-- THE RECORDS follows --

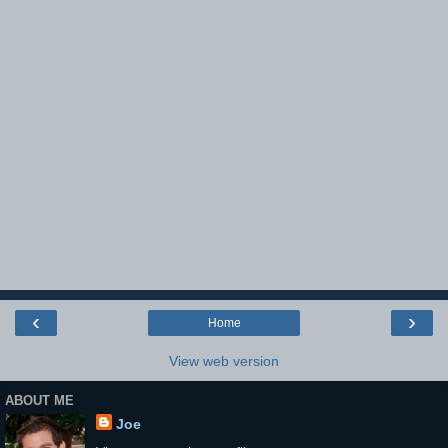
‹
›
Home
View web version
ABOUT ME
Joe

-- THE RECORDS concluded --
-- THE RECORDS follows --

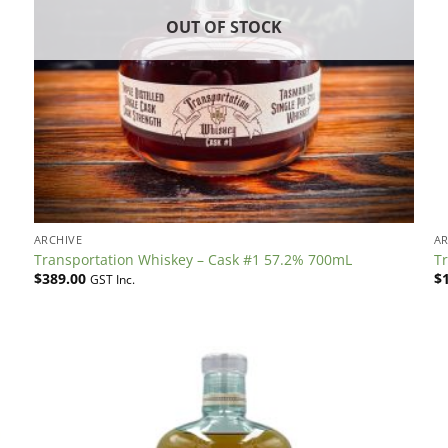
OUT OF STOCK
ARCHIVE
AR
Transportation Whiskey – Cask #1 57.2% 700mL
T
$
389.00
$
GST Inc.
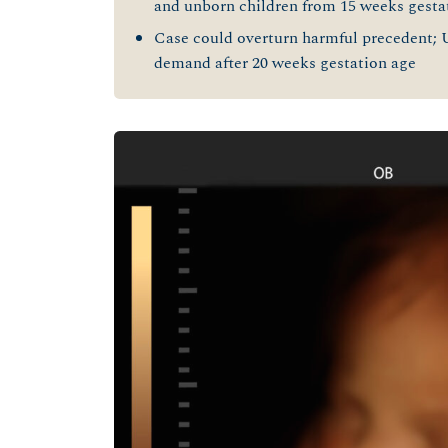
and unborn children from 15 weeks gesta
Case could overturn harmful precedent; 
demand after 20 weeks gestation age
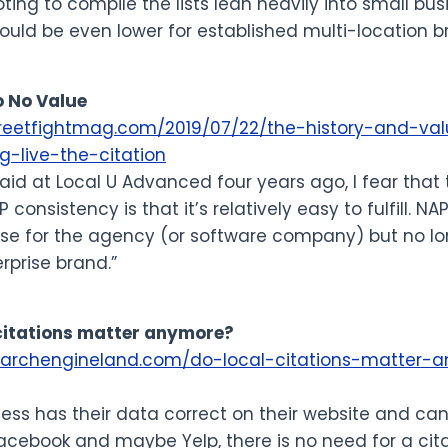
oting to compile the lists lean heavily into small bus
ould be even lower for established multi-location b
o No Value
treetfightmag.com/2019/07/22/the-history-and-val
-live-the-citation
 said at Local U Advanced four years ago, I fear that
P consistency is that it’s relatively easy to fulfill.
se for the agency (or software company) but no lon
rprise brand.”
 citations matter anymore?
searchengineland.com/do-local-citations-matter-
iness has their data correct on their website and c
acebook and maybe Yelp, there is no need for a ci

-- THE RECORDS concluded --
-- THE RECORDS follows --

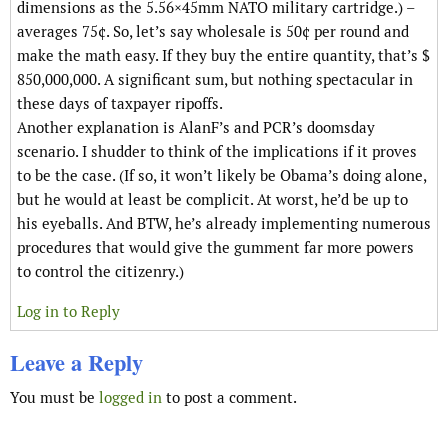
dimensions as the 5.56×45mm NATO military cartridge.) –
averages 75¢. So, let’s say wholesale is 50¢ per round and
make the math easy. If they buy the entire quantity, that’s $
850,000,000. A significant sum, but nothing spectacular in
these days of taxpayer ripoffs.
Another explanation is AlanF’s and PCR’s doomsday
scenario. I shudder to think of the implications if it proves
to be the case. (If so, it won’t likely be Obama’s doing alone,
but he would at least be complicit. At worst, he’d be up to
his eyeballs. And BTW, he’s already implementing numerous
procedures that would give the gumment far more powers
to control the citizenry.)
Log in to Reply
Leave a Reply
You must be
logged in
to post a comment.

-- THE RECORDS concluded --

EXERCISE GOAL:
Give the exact lines, and only those, from the line containing "procedures that would" through the line containing "to post a comment." in the entries above.

ANSWER SECTION:
procedures that would give the gumment far more powers
to control the citizenry.)
Log in to Reply
Leave a Reply
You must be
logged in
to post a comment.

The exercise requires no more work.